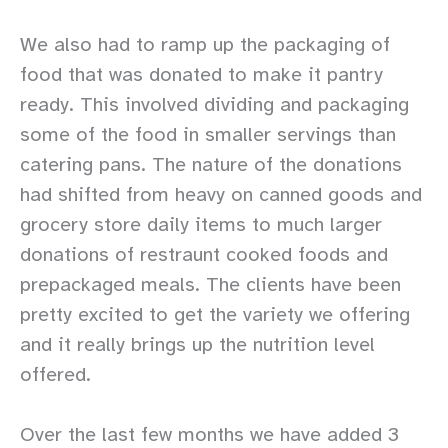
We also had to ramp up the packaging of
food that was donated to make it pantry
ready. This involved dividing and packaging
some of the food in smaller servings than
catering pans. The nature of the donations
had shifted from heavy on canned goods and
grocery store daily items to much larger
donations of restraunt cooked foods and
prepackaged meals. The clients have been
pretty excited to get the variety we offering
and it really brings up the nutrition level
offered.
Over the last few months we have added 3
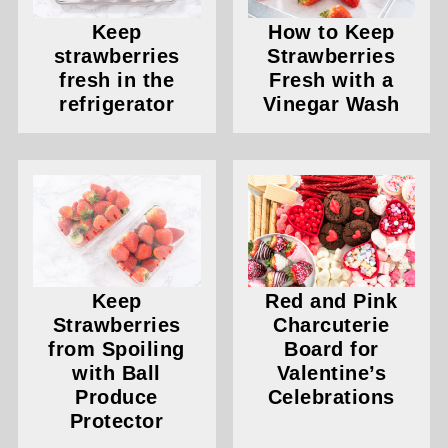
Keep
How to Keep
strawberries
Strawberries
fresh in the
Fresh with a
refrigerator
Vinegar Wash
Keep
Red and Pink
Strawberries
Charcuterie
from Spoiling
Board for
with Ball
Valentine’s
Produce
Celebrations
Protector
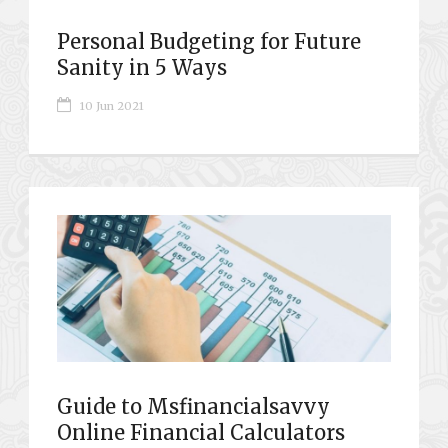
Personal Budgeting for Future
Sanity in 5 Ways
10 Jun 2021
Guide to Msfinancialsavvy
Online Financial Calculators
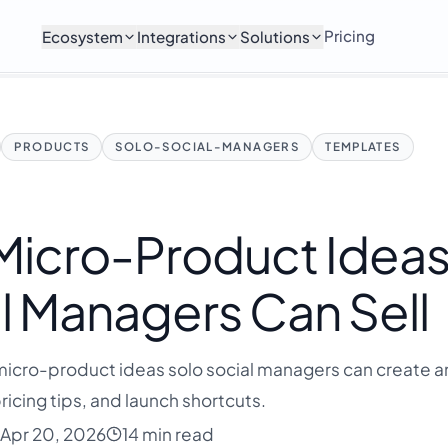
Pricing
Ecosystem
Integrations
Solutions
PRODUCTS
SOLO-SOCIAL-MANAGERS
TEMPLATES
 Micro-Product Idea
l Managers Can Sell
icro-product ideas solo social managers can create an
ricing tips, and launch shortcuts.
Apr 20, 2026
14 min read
· · · ·
# REQUIREMENT
The data above must be copied exactly. Leave out the pictures.

# RESPONSE AREA
We also had to ramp up the packaging of
food that was donated to make it pantry
ready. This involved dividing and packaging
some of the food in smaller servings than
catering pans. The nature of the donations
had shifted from heavy on canned goods and
grocery store daily items to much larger
donations of restraunt cooked foods and
prepackaged meals. The clients have been
pretty excited to get the variety we offering
and it really brings up the nutrition level
offered.
Over the last few months we have added 3
Keep
How to Keep
strawberries
Strawberries
fresh in the
Fresh with a
refrigerator
Vinegar Wash
Keep
Red and Pink
Strawberries
Charcuterie
from Spoiling
Board for
with Ball
Valentine’s
Produce
Celebrations
Protector
Personal Budgeting for Future
Sanity in 5 Ways
10 Jun 2021
Guide to Msfinancialsavvy
Online Financial Calculators
Pricing
Ecosystem
Integrations
Solutions
PRODUCTS
SOLO-SOCIAL-MANAGERS
TEMPLATES
 Micro-Product Idea
l Managers Can Sell
icro-product ideas solo social managers can create an
ricing tips, and launch shortcuts.
Apr 20, 2026
14 min read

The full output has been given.